Par Valeurs Ajoutées Magazine
L’industrialisation du Gabon entre dans une phase décisive de clarification stratégique. Elle ne relève plus d’un simple discours d’intention, mais s’appuie désormais sur des choix sectoriels assumés, des chaînes de valeur clairement identifiées et des attentes explicites vis-à-vis du secteur privé.
C’est dans ce contexte que Mme Marlyse NDJENGA, Directrice de publication du magazine Valeurs Ajoutées, a tenu une séance de travail avec Maître Lubin Ntoutoume, Ministre de l’Industrie et de la Transformation locale.
Les échanges ont porté sur des orientations concrètes susceptibles d’avoir un impact direct sur les entreprises, les investisseurs et les porteurs de projets industriels opérant ou souhaitant s’implanter au Gabon.
Une industrialisation guidée par des choix clairs et des échéances connues
Les orientations actuelles traduisent une volonté politique de rompre avec une industrialisation diffuse pour privilégier une approche ciblée, structurée et orientée vers la création de valeur locale. Deux secteurs apparaissent comme des piliers majeurs de cette stratégie : l’agro-industrie et les mines.
Agro-industrie : la substitution aux importations comme moteur industriel

Parmi les secteurs prioritaires, l’agro-industrie occupe une place centrale. La filière avicole en constitue l’illustration la plus emblématique.
Une décision présidentielle structurante marque un tournant décisif :
l’interdiction de l’importation de poulet de chair à compter de janvier 2027.
Cette mesure fixe un cap clair : la satisfaction de la demande nationale devra désormais reposer sur la production locale. Elle implique une réorganisation complète de la chaîne de valeur, de l’élevage à la distribution.

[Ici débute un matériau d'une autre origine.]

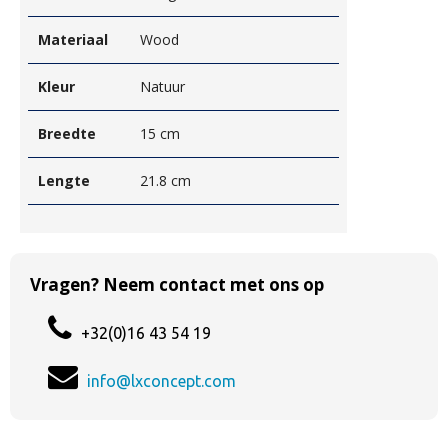
Materiaal
Wood
Kleur
Natuur
Breedte
15 cm
Lengte
21.8 cm
Vragen? Neem contact met ons op
+32(0)16 43 54 19
info@lxconcept.com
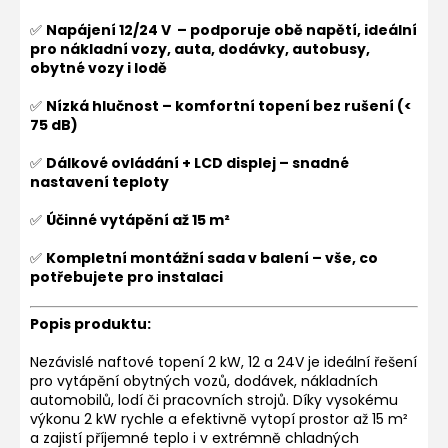
✅
Napájení 12/24 V – podporuje obě napětí, ideální
pro nákladní vozy, auta, dodávky, autobusy,
obytné vozy i lodě
✅
Nízká hlučnost – komfortní topení bez rušení (<
75 dB)
✅
Dálkové ovládání + LCD displej – snadné
nastavení teploty
✅
Účinné vytápění až 15 m²
✅
Kompletní montážní sada v balení – vše, co
potřebujete pro instalaci
Popis produktu:
Nezávislé naftové topení 2 kW, 12 a 24V je ideální řešení
pro vytápění obytných vozů, dodávek, nákladních
automobilů, lodí či pracovních strojů. Díky vysokému
výkonu 2 kW rychle a efektivně vytopí prostor až 15 m²
a zajistí příjemné teplo i v extrémně chladných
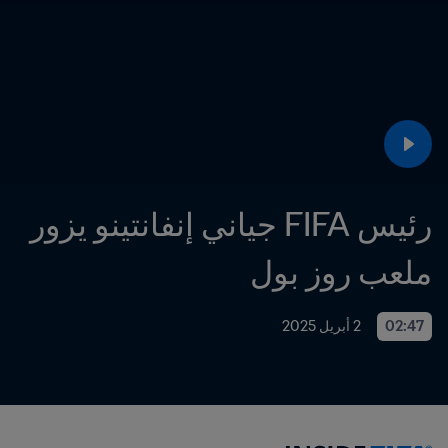
رئيس FIFA جياني إنفانتينو يزور 
ملعب روز بول
02:47
2 أبريل 2025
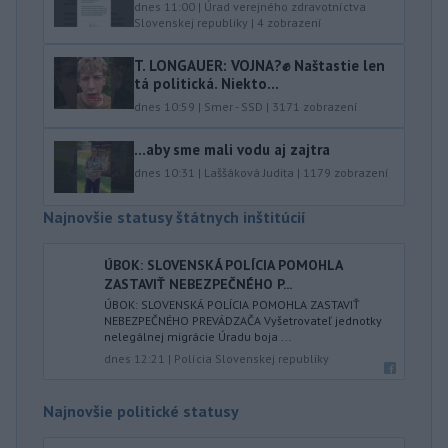
dnes 11:00
|
Úrad verejného zdravotníctva
Slovenskej republiky
|
4
zobrazení
T. LONGAUER: VOJNA?✊ Naštastie len
tá politická. Niekto...
dnes 10:59
|
Smer - SSD
|
3171
zobrazení
...aby sme mali vodu aj zajtra
dnes 10:31
|
Laššáková Judita
|
1179
zobrazení
Najnovšie statusy štátnych inštitúcií
ÚBOK: SLOVENSKÁ POLÍCIA POMOHLA
ZASTAVIŤ NEBEZPEČNÉHO P...
ÚBOK: SLOVENSKÁ POLÍCIA POMOHLA ZASTAVIŤ
NEBEZPEČNÉHO PREVÁDZAČA Vyšetrovateľ jednotky
nelegálnej migrácie Úradu boja ...
dnes 12:21
|
Polícia Slovenskej republiky
Najnovšie politické statusy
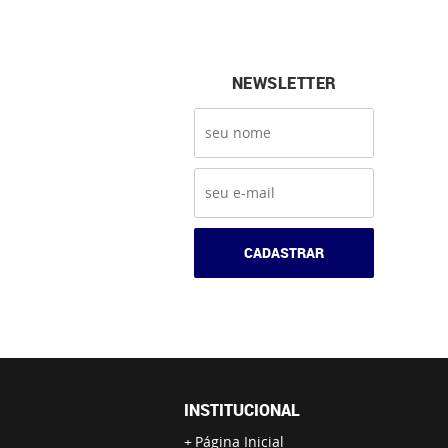
NEWSLETTER
CADASTRAR
INSTITUCIONAL
Página Inicial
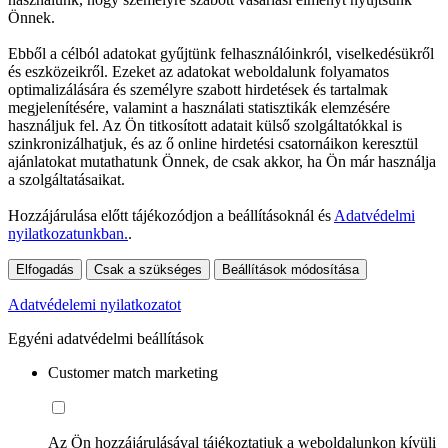
Önnek.
Ebből a célból adatokat gyűjtünk felhasználóinkról, viselkedésükről
és eszközeikről. Ezeket az adatokat weboldalunk folyamatos
optimalizálására és személyre szabott hirdetések és tartalmak
megjelenítésére, valamint a használati statisztikák elemzésére
használjuk fel. Az Ön titkosított adatait külső szolgáltatókkal is
szinkronizálhatjuk, és az ő online hirdetési csatornáikon keresztül
ajánlatokat mutathatunk Önnek, de csak akkor, ha Ön már használja
a szolgáltatásaikat.
Hozzájárulása előtt tájékozódjon a beállításoknál és
Adatvédelmi
nyilatkozatunkban.
.
Elfogadás
Csak a szükséges
Beállítások módosítása
Adatvédelemi nyilatkozatot
Egyéni adatvédelmi beállítások
Customer match marketing
Az Ön hozzájárulásával tájékoztatjuk a weboldalunkon kívüli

Cette dynamique ouvre des opportunités économiques précises pour les opérateurs privés, notamment dans :
l’élevage structuré à échelle industrielle,
les unités locales d’abattage et de transformation,
la production d’aliments pour bétail,
les activités de logistique et de distribution.
Pour le secteur privé, le message est sans ambiguïté : le marché est garanti, mais il exige des acteurs organisés, capitalisés et capables de répondre aux standards industriels et sanitaires.
Mines : passer de l’extraction à la transformation locale

Les ressources minières constituent le second pilier stratégique de l’industrialisation gabonaise, avec un accent particulier sur le manganèse.
Là encore, une décision présidentielle vient fixer clairement l’orientation retenue :
l’interdiction de l’exportation du manganèse brut à compter de janvier 2029.
Cette mesure consacre un changement de paradigme. Elle privilégie désormais la transformation locale, la montée en gamme industrielle et une meilleure captation de la valeur ajoutée sur le territoire national, avec des retombées économiques et fiscales accrues.
Elle concerne directement :
les unités de première et de seconde transformation,
la sous-traitance industrielle spécialisée,
la logistique minière,
les services techniques à forte valeur ajoutée.
Pour les entreprises, l’enjeu n’est plus de s’interroger sur l’intention publique, mais de se positionner dès maintenant dans des chaînes de valeur appelées à devenir structurelles, voire obligatoires.
Une lecture claire pour les investisseurs et le secteur privé
Ces orientations traduisent une industrialisation fondée sur des choix assumés, des échéances connues et une responsabilisation accrue du secteur privé.
Pour les investisseurs, entrepreneurs et dirigeants d’entreprise, le temps est désormais à :
l’anticipation,
la structuration des projets industriels,
l’engagement dans des filières appelées à devenir les piliers de la création de valeur nationale.
Valeurs Ajoutées, au cœur de l’analyse économique
À travers Valeurs Ajoutées Magazine, nous continuerons à analyser ces orientations industrielles, à en décrypter les implications économiques et à éclairer les décisions des acteurs engagés dans la transformation productive du Gabon.
Dans un environnement économique en mutation, comprendre les priorités publiques n’est plus un avantage concurrentiel : c’est une condition de survie et de croissance.